[Dataset entries]
########################################

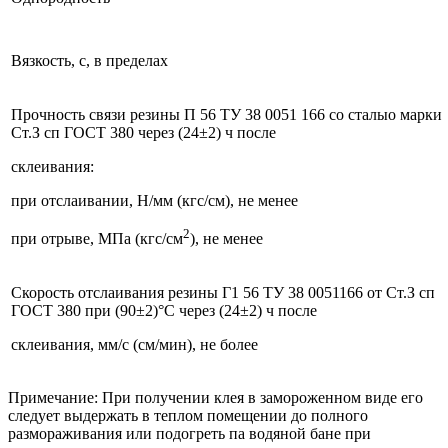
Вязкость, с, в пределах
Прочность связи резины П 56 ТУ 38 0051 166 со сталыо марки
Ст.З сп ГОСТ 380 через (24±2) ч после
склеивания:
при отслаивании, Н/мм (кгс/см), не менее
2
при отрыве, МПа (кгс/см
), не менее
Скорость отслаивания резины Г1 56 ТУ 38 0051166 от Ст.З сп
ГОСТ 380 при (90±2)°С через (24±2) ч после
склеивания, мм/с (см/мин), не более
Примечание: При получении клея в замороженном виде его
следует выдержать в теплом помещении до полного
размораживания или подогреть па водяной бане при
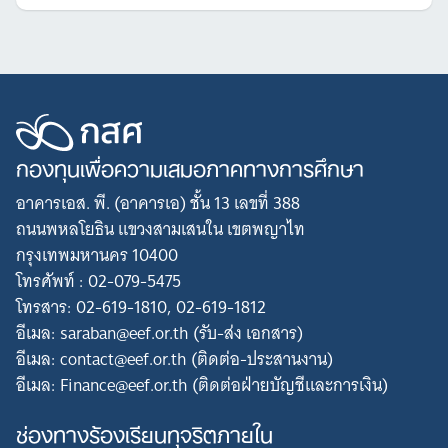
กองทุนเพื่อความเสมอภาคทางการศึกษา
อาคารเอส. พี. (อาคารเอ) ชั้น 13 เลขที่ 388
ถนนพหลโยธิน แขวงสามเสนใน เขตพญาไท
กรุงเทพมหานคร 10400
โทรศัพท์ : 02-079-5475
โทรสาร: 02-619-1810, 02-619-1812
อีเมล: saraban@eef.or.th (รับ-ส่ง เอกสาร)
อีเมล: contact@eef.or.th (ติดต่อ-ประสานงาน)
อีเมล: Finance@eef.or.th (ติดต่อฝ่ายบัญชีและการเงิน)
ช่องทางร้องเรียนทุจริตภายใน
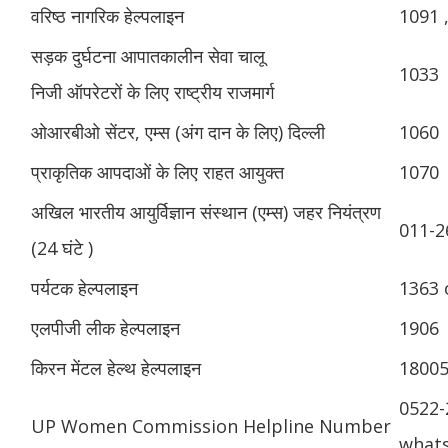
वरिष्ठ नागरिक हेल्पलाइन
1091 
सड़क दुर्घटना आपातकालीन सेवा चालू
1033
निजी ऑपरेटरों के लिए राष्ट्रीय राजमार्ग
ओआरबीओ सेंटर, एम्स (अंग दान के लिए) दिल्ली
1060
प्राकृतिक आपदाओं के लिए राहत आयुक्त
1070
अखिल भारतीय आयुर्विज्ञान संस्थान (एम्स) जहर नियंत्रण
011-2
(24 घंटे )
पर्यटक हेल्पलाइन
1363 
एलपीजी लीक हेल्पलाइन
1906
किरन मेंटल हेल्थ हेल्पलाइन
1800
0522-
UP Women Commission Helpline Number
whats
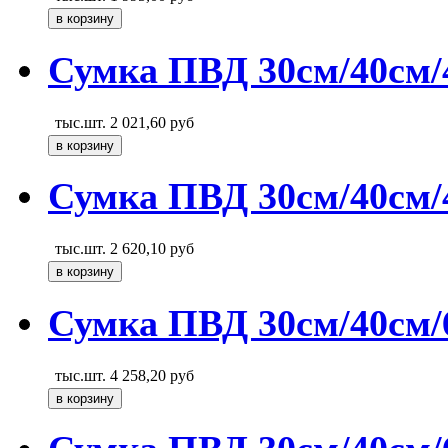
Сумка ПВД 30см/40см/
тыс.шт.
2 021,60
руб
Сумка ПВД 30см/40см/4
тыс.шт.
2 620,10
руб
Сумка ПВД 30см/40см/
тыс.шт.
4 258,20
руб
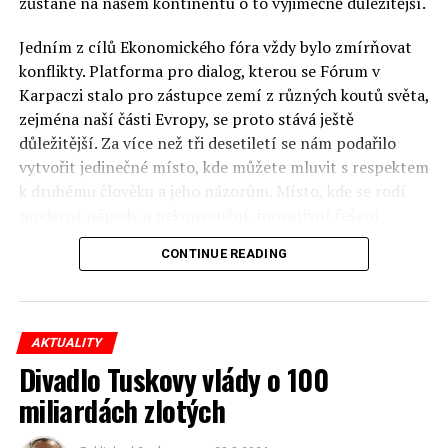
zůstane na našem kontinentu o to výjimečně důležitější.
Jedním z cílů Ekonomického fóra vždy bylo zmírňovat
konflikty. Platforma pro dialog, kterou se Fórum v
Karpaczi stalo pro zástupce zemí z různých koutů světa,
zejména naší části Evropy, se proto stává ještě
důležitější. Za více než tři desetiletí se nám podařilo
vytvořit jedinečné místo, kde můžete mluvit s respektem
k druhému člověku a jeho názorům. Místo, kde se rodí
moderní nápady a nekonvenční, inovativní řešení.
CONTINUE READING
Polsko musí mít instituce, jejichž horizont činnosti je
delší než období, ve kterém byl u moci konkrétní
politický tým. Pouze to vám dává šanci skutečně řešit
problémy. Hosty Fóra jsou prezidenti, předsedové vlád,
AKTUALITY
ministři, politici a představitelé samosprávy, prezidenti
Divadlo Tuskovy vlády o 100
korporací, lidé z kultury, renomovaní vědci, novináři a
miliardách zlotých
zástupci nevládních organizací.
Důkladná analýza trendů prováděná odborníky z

########################################

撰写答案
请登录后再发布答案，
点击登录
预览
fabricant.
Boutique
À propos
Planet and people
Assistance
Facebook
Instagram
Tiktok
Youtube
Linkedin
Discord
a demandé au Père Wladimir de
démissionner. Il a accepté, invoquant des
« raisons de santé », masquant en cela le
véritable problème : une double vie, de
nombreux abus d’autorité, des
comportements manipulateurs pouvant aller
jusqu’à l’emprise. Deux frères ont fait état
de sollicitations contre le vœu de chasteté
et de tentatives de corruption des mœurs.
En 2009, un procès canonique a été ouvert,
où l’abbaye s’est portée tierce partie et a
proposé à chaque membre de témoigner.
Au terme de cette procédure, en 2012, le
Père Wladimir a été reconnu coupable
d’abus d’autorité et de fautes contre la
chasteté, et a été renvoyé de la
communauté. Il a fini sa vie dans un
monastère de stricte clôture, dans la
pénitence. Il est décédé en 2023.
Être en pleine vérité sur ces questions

########################################

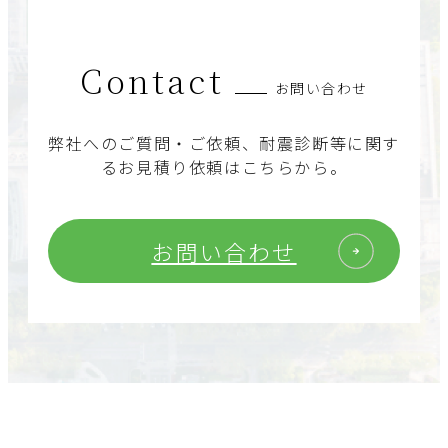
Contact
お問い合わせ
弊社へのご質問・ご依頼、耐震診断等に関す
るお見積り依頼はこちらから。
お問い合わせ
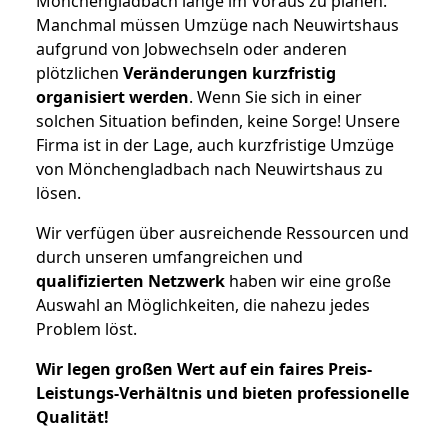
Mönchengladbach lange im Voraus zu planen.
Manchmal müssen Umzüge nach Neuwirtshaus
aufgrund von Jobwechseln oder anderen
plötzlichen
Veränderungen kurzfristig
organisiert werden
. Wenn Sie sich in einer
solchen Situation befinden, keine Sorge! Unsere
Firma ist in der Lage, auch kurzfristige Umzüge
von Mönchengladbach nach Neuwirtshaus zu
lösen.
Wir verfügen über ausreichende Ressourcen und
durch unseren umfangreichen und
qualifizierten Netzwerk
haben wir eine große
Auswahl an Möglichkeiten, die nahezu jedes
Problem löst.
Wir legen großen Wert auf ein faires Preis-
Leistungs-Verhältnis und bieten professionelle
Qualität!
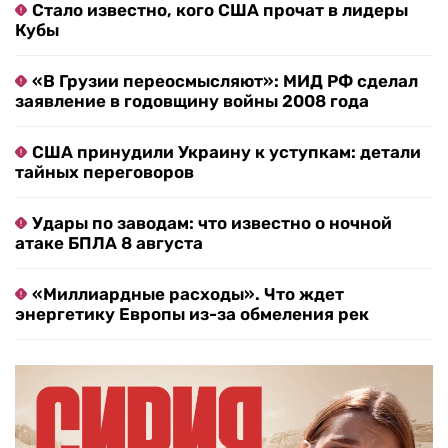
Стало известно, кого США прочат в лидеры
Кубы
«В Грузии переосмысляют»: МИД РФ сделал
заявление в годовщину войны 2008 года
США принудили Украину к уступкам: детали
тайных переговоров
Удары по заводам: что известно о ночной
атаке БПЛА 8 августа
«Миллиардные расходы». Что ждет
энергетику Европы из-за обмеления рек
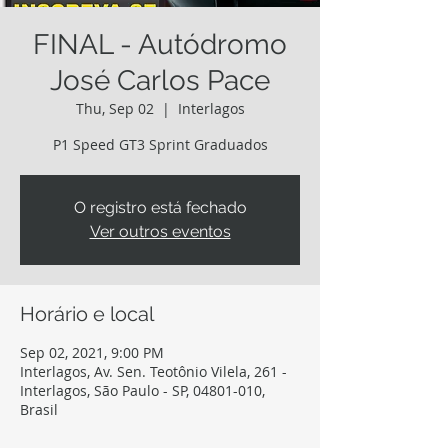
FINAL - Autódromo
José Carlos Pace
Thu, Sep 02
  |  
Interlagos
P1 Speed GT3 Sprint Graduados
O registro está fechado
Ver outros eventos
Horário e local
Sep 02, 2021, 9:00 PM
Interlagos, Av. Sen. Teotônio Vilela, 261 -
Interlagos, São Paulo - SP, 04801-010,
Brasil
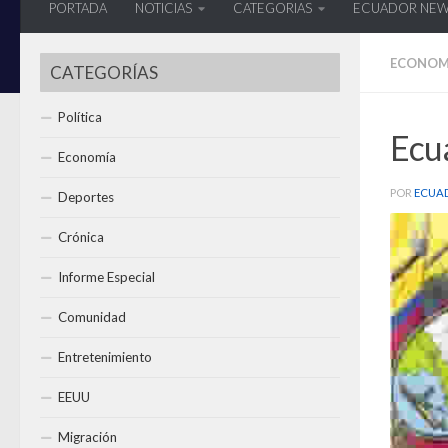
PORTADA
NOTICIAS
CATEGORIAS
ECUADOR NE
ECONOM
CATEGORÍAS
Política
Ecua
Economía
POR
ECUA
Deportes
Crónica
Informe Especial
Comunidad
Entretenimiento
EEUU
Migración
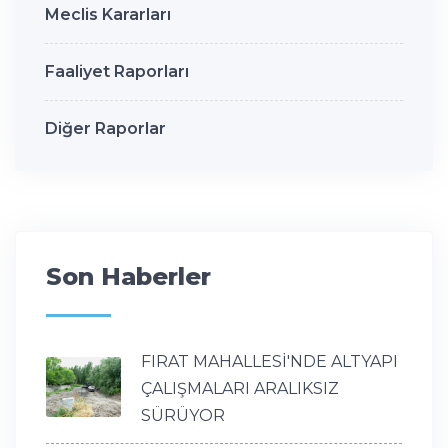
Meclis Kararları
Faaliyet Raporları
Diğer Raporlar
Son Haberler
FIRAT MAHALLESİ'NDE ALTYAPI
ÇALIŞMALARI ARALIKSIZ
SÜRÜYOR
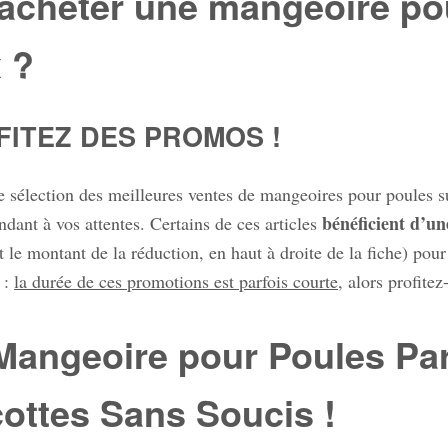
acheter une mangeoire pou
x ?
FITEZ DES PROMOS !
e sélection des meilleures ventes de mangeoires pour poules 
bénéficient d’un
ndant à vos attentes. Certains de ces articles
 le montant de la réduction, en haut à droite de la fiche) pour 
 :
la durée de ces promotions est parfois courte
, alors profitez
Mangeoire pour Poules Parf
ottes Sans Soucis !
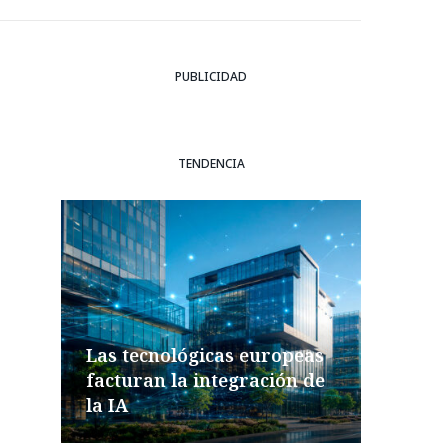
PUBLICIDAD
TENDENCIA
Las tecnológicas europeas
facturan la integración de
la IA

########################################

Task details: Filter the records down to the lines that contain the string "Wladimir", and copy those lines.

Exercise answer:
a demandé au Père Wladimir de
Père Wladimir a été reconnu coupable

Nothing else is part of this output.